Here we use the Atomic Simulation Environment (ASE) to generate the images and then pass it to sisl to write it in Siesta fdf format if we want.

import sisl , ase
from ase.neb import NEB

number_of_images = 7            # Try for different images!
interpolation_method = 'idpp'   # Try 'li' for linear interpolation

#Try For Unrelaxed Structures Uncomment #
#-------------------------------------------------------------------------------
#FDF_initial = sisl.get_sile("<PATH TO FDF FILE *.fdf OF INITIAL STRUCTURE>")
#FDF_final = sisl.get_sile("<PATH TO FDF FILE *.fdf OF FINAL STRUCTURE")
#-------------------------------------------------------------------------------

# If You Relaxed
FDF_initial = sisl.get_sile("<PATH TO XV FILE *.XV OF INITIAL STRUCTURE>")
FDF_final = sisl.get_sile("<PATH TO XV FILE *.XV OF FINAL STRUCTURE")

#===============================================================================

Geometry_initial = FDF_initial.read_geometry()
Geometry_final = FDF_final.read_geometry()
ASE_Geometry_initial = Geometry_initial.toASE()
ASE_Geometry_final = Geometry_final.toASE()

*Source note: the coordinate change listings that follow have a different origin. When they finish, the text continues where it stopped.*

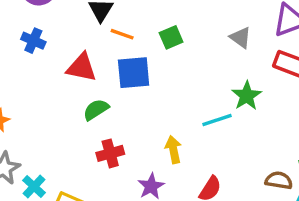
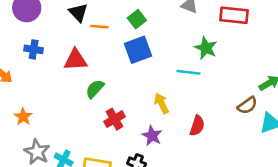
blue square: (134, 73) -> (138, 50), moved
cyan line: (217, 120) -> (188, 72), turned 40
brown semicircle: (279, 180) -> (247, 105), turned 150

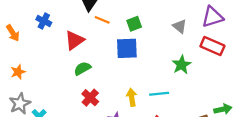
red triangle: (75, 60) -> (74, 40), turned -50
cyan line: (188, 72) -> (159, 94), moved, turned -30
red cross: (115, 119) -> (90, 98), turned -35

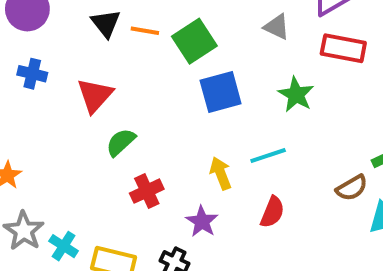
orange line: (102, 20) -> (145, 31), moved
green square: (134, 24) -> (194, 41), size x1.5
blue square: (127, 48) -> (221, 92), moved
red cross: (90, 98) -> (147, 191), turned 35

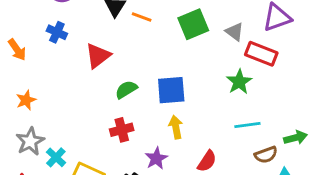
green square: (194, 41) -> (193, 24), moved
red rectangle: (343, 48) -> (261, 54), moved
blue square: (221, 92) -> (171, 90), moved
green semicircle: (121, 142) -> (126, 90), moved
cyan line: (268, 156) -> (247, 125), moved

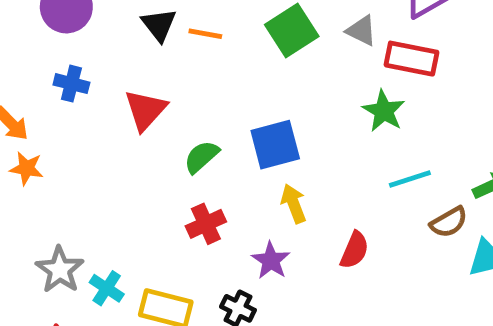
orange star: (26, 100) -> (27, 168), moved, turned -30

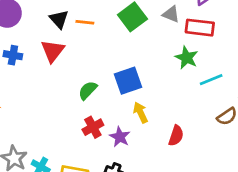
red triangle: (145, 110) -> (53, 51), moved
cyan line: (410, 179) -> (211, 80), moved
purple star: (271, 260) -> (120, 137), moved

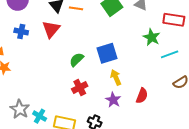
red rectangle: (200, 28) -> (174, 20), moved
purple star: (120, 137) -> (113, 100), moved

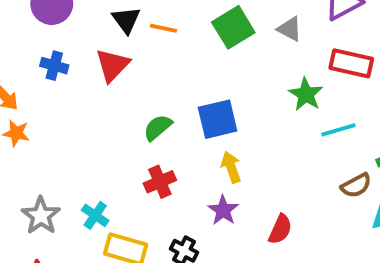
red semicircle: (142, 96) -> (280, 229), moved
cyan cross: (40, 116) -> (95, 215), moved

images = [ASE_Geometry_initial]
print ("Copying ASE For NEB Image  0")
for i in range(number_of_images):
    print ("Copying ASE For NEB Image ",i+1)
    images.append(ASE_Geometry_initial.copy())
images.append(ASE_Geometry_final)
images.append(ASE_Geometry_final)
print ("Copying ASE For NEB Image ",i+2)
neb = NEB(images)
neb.interpolate(interpolation_method)

Now we use plot_neb.py script to plot the barrier.

python plot_neb.py

you should get a plot like this:

(barrier of G-H)

Fig. 19 Hydrogen hopping barrier

Further points of study

If you manage to run/get results now try:

1. Check the number of images required to have a good barrier resolution.
2. Check the number of iterations required for converging NEB with `li` and `idpp` interpolation methods
3. Could you converge the graphene example with FIRE optimizer? If
   not, what could you try?
4. Check the LFBGS optimizer for water case. Is it faster?
5. How does the Spring constant influence the computed barriers?